“It wasn’t in your file,” Zeke said evenly. “The training.”
 
 I paused, gloves half-raised. “Didn’t know I had a file.”
 
 “You all do.”
 
 A beat.
 
 Then I smiled—slow and sharp. “Guess mine’s missing a few pages.”
 
 He didn’t respond. Just moved.
 
 The first strike came fast. No warning. I dodged just barely, stumbled, caught myself, reset.
 
 Zeke didn’t pull punches.
 
 And I didn’t want him to.
 
 His footwork was sharp, military-precise. I kept up, barely. Took a hit to the ribs, got one into his side. The impact stung. The look in his eyes didn’t change.
 
 “You waste movement,” he said.
 
 “You waste words,” I snapped back.
 
 Another hit. I dropped low, spun, and clipped his knee. He grunted—just barely—but didn’t stop.
 
 He grabbed my arm, twisted, threw me.
 
 The sand caught me.
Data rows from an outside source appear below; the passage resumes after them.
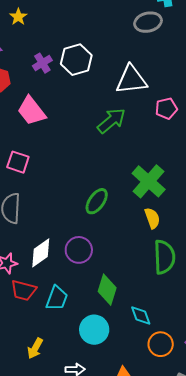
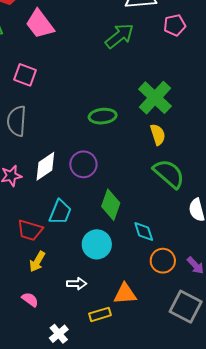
green ellipse: (97, 201) -> (103, 116), turned 48
green semicircle: (164, 257) -> (169, 174), turned -48
red trapezoid: (24, 290) -> (30, 230), moved

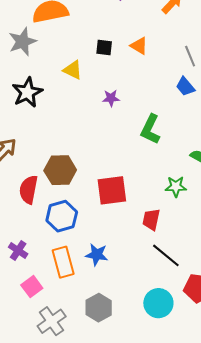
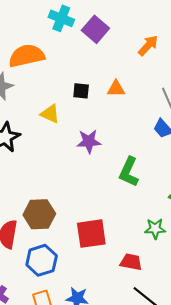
orange triangle: (139, 46) -> (116, 89), turned -30
purple star: (111, 98) -> (89, 141), size x1.4
red trapezoid: (151, 219) -> (131, 262), turned 90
My breath didn’t.
 
 Trace stepped forward.
 
 “No,” I snapped, hand up. “Don’t.”
 
 The boys stilled.
 
 Even Zeke hesitated—barely, but I caught it.
 
 I stood. Spit blood into the sand. Smiled.
 
 “I can handle it.”
 
 Zeke stepped back once, eyes unreadable. “Again.”
 
 I cracked my neck. Rolled out my shoulders. “Who’s next?”
 
 Rhett stepped in again. No jokes this time.
 
 We moved slower now. Measured. I was drenched in sweat, blood in my mouth, arms trembling—but I didn’t stop.
 
 He hit hard.
 
 I hit harder.
 
 When I stumbled back from a body shot that knocked the air clean out of me, Rhett reached for my arm—reflex, not weakness.
 
 I slapped his hand away. “Don’t.”
 
 He held still, breathing hard. “You’re done.”